A Triple-Focus Workflow of a Novel Nitrilase for Simultaneously Optimizing Activity, Thermostability, and Specificity.

Nitrilases provide a sustainable route for directly converting nitriles to carboxylic acids. However, efficient biocatalytic synthesis of the agrochemical intermediate 3,6-dichloropicolinic acid(3,6-DCPA) from 3,6-dichloropicolinonitrile (3,6-DCPN) remains unreported. We identified a novel nitrilase from Rhodococcus pyridinivorans (RpNIT) and developed the integrated Feature Cluster-Multi-Force field-Evolutionary Co-Localization (FMEC) strategy to simultaneously enhance activity, thermostability, and specificity. FMEC employs hierarchical clustering, molecular dynamics simulations, and multiforce field algorithms, identifying 19 candidate residues. Using Parallel Iterative Saturation Mutagenesis, we generated the quintuple mutant M5a-DGPAT. This variant exhibited a 17.2 °C increase in melting temperature and a 3.3 × 104-fold improvement in hydrolytic efficiency (kcat/Km) over wild-type RpNIT, while abolishing hydratase activity.

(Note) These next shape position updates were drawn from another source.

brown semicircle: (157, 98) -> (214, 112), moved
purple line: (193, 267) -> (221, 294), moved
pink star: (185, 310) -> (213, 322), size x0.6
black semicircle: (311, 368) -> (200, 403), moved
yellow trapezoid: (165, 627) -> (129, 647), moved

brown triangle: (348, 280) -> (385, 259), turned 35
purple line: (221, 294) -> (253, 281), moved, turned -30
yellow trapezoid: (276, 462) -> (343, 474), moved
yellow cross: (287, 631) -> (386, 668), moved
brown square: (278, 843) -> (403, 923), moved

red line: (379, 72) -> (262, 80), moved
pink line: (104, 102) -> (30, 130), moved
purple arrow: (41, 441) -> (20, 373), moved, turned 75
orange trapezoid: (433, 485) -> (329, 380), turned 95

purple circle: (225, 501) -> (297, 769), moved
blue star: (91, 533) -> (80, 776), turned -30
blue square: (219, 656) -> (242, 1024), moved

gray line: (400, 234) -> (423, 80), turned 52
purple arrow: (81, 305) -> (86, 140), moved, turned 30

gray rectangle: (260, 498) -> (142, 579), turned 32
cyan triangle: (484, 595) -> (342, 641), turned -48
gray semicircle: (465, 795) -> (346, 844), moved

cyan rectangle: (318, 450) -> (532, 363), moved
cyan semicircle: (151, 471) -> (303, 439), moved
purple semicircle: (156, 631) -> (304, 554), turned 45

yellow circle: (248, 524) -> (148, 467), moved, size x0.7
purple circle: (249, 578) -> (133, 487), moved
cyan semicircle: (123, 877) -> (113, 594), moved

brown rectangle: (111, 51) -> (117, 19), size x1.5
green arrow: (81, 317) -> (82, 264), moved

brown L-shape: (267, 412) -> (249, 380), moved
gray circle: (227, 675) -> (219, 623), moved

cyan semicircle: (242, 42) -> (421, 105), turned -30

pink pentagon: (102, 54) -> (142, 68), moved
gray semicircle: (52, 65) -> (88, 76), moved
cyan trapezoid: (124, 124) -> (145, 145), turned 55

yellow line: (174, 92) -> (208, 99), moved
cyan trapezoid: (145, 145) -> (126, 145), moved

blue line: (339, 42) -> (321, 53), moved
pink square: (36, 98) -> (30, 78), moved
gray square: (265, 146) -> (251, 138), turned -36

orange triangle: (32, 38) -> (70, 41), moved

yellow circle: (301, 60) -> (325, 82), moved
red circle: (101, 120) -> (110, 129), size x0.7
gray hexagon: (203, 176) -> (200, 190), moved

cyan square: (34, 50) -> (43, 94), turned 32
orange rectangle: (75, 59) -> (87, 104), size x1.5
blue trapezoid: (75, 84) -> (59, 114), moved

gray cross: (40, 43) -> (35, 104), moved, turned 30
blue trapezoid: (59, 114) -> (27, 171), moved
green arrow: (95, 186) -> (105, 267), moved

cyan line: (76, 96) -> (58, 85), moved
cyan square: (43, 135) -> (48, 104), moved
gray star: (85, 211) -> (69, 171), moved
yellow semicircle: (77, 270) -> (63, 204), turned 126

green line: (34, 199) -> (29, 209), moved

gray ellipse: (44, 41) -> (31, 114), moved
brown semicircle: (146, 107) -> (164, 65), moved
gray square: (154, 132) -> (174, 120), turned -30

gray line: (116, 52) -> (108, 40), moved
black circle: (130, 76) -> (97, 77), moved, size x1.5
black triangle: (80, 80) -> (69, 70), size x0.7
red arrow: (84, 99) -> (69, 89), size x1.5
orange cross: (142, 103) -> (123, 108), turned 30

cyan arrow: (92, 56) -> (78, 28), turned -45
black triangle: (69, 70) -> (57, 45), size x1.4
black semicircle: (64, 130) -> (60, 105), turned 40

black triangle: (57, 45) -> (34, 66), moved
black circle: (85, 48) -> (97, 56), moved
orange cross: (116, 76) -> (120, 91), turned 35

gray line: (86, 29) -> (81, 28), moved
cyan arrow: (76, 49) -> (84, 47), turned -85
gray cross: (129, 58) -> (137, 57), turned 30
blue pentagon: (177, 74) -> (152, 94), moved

Structural analysis attributed the superior performance to an optimized rigidity-flexibility balance, refined substrate binding pocket geometry, and strengthened interaction networks. M5a-DGPAT achieved complete hydrolysis of 347.9 mM 3,6-DCPN to 3,6-DCPA under mild conditions, demonstrating significant industrial potential. This study establishes a robust computational framework for designing highly active, stable, and specific engineered enzymes.